Scorsese Strikes Again with New Thriller "Shutter Island"
"Tell me something. Is it better to live as a monster or die as a good man?"
The combination of Leonardo DiCaprio's acting and Martin Scorsese's directing has struck gold once again in the new thriller, "Shutter Island." The story of two federal marshals, "Shutter Island," is not merely a movie; it is an examination of the thin line that separates a good man from a monster.
Taking place in the middle of the Cold War, US Federal Marshal Teddy Daniels (DiCaprio) and his new partner Chuck Aule (Mark Ruffalo) have been called in to investigate the disappearance of a prisoner.

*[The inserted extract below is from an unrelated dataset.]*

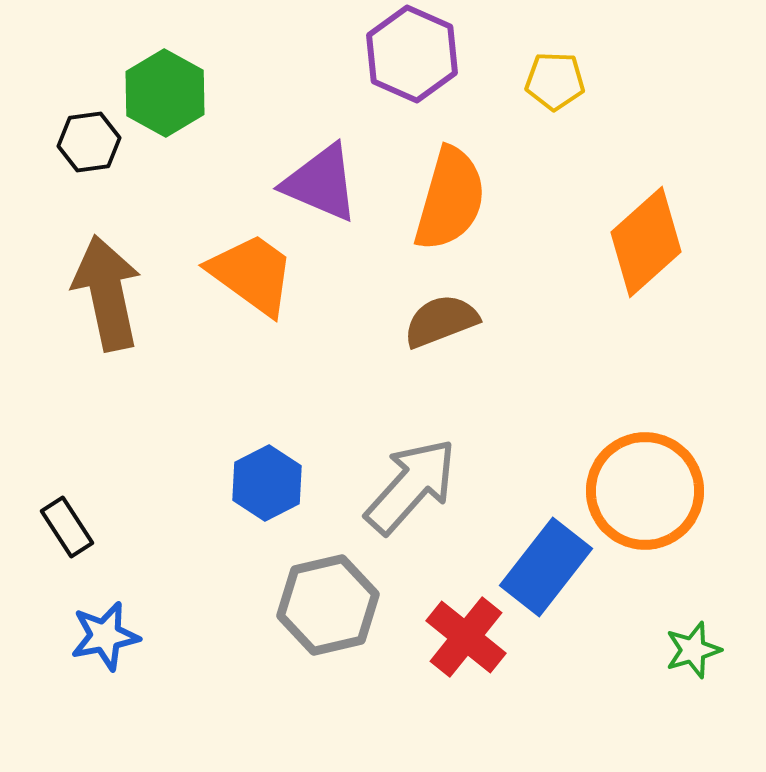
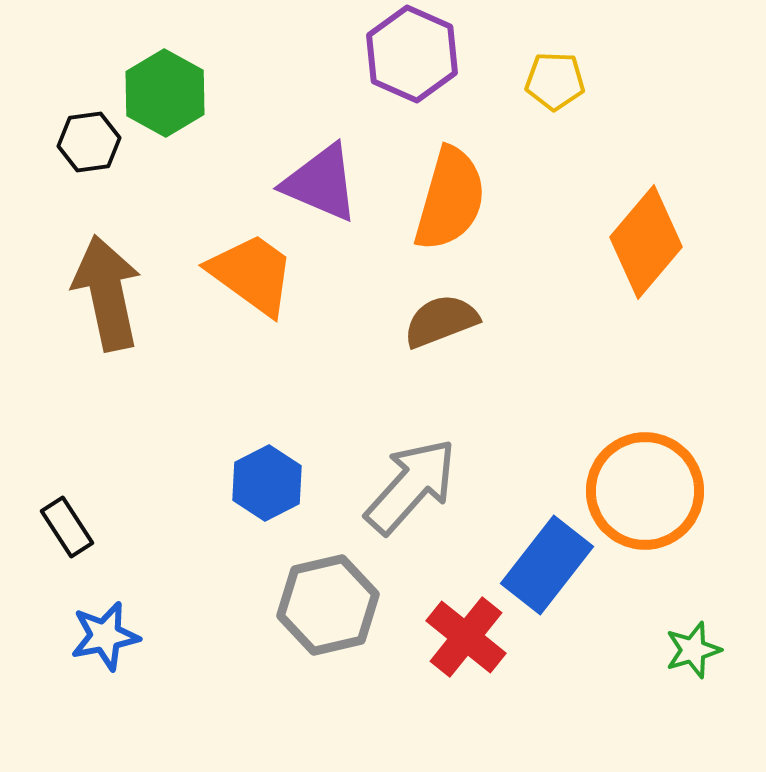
orange diamond: rotated 8 degrees counterclockwise
blue rectangle: moved 1 px right, 2 px up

What's so noteworthy about this particular prisoner is that she managed to escape from a bolted room surrounded by around-the-clock surveillance.
But there is more than just an escaped prisoner on the island. As the story progresses, a deeper mystery emerges. The staff members are hiding something, the doctors have their own agendas, and even Chuck may not be who he seems to be. These secrets serve to blur the line between insanity and sanity and merge reality with hallucinations, creating an interesting dilemma.
While the movie is a bit on the long side, a little over two hours, it is well worth the time. From the beginning to the climax, there is a pervading sense of "wrong" throughout the film.
Whether it be from a storm that hits just as Daniels is getting ready to leave the island, to Aule's reluctance to go to the lighthouse, there is always something that makes you wonder, "Why?"
While confusing at first, the film was everything I expected it to be and more. DiCaprio slips into the tortured persona so well and the camera focuses on that unsettling look so often that his anxiety begins to affect us, even though we know that it is just a movie.
In the end, it boils down to two simple interpretations, both of which are valid. The plot twist will leave many shaking their heads as they realize their conclusions were completely off base, but for those of you who nod in smug realization, don't kid yourselves. You never saw it coming.